What is the maximum possible number of edges in an undirected graph with no self loops having 8 vertices?
To get the maximum number of edges the graph should be complete. Therefore, the maximum number of edges in a complete graph is 28.
What is the maximum number of edges in an undirected graph with n vertices Mcq?
Solution: In an undirected graph, there can be maximum n(n-1)/2 edges.
What is the maximum number of edges or lines that can be drawn for a simple graph with 10 vertices?
The total number of lines that can be drawn is C (10, 2) = 45. In other words, there are all together 45 ways to choose 2 different vertices out of the given 10 vertices.
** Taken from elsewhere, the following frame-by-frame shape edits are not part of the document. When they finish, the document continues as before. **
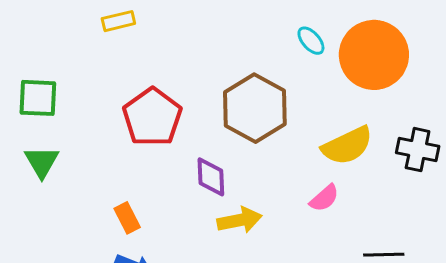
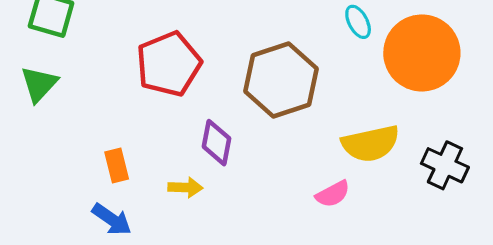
yellow arrow: (239, 220) -> (185, 187), moved, size x0.7

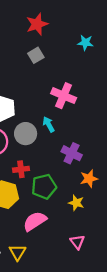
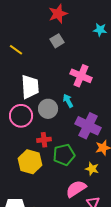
purple cross: (72, 153) -> (88, 126), size x1.4
pink semicircle: (35, 221) -> (76, 189), moved

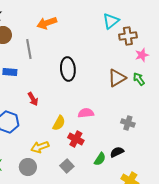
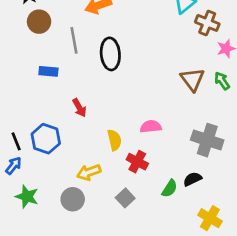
brown cross: (128, 36) -> (207, 23), turned 30
black ellipse: (68, 69) -> (110, 54), moved
brown triangle: (117, 78) -> (192, 79), turned -36
yellow semicircle: (59, 123) -> (114, 140), turned -42
gray cross: (128, 123) -> (207, 140), size x1.6

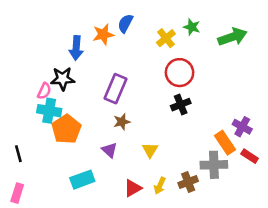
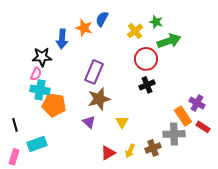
orange star: (103, 34) -> (84, 28), turned 30
green arrow: (232, 37) -> (169, 41), moved
black star: (63, 79) -> (42, 57), moved
brown star: (122, 122) -> (99, 99), size x1.6
orange pentagon: (66, 129) -> (54, 105), turned -30
cyan rectangle: (82, 180) -> (37, 144), moved

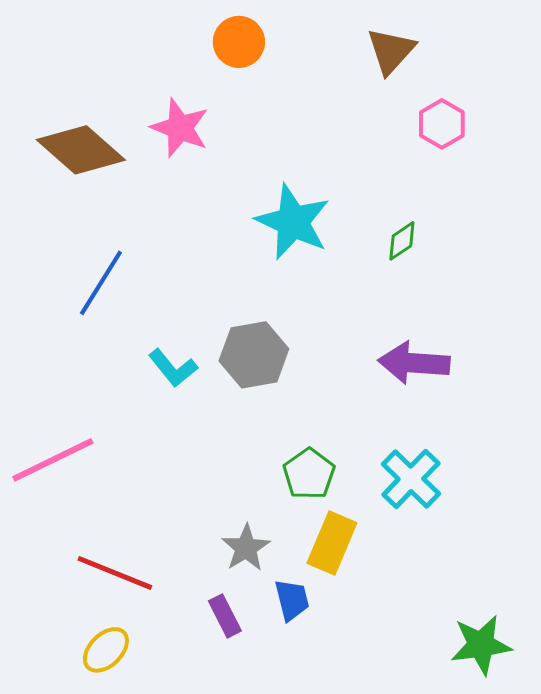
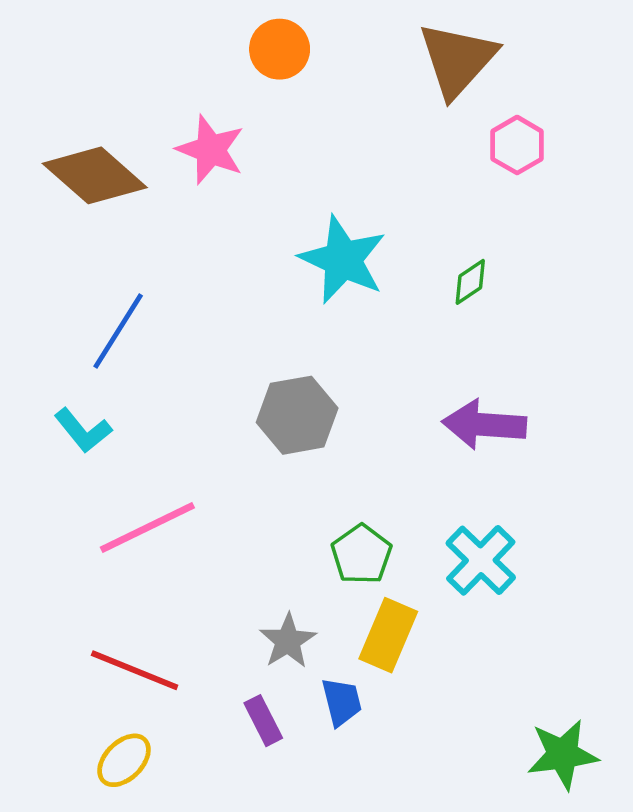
brown triangle: (391, 51) -> (457, 60), size x1.4
cyan L-shape: (173, 368) -> (83, 430), moved
pink line: (53, 460) -> (147, 528), moved

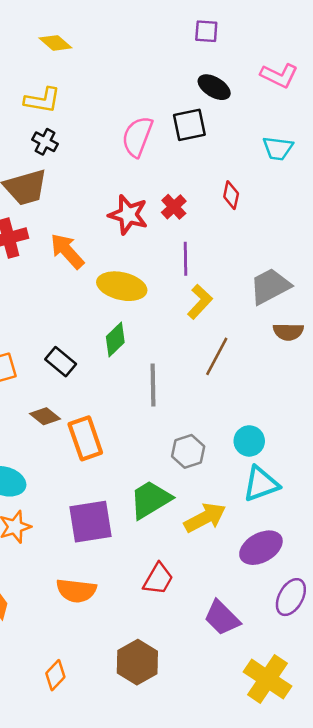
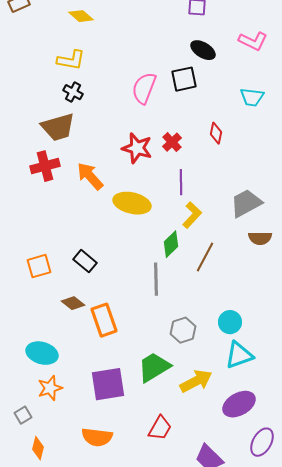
green diamond: (115, 340) -> (171, 244), moved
The handshaking theorem states that the sum of the degrees of an undirected graph is ___ the number of edges of the graph.
How do you find the maximum number of edges on a graph?
The maximum number of edges possible in a single graph with ‘n’ vertices is nC2 where nC2 = n(n – 1)/2.
What is the maximum number of edges in an acyclic undirected graph with n vertices * n 1?
What is the maximum number of edges in an acyclic undirected graph with n vertices? Explanation: n * (n – 1) / 2 when cyclic. But acyclic graph with the maximum number of edges is actually a spanning tree and therefore, correct answer is n-1 edges.
What is the maximum number of edges in an acyclic undirected graph with N?
What is the maximum number of edges in a directed graph with n vertices?
Simple Graph The maximum number of edges possible in a single graph with ‘n’ vertices is nC2 where nC2 = n(n – 1)/2.
How many edges can a directed acyclic graph have?
If it was any more than n-1, then there is one node which is in both the in-degree and out-degree implying a cycle. Therefore each node than can have n-1 edges adjacent on it and so the maximum number of edges in the graph is n(n−1)/2.
How many edges does an undirected acyclic graph have?
n-1 edges
What is the maximum number of edges in an acyclic undirected graph with n vertices? Explanation: n * (n – 1) / 2 when cyclic. But acyclic graph with the maximum number of edges is actually a spanning tree and therefore, correct answer is n-1 edges.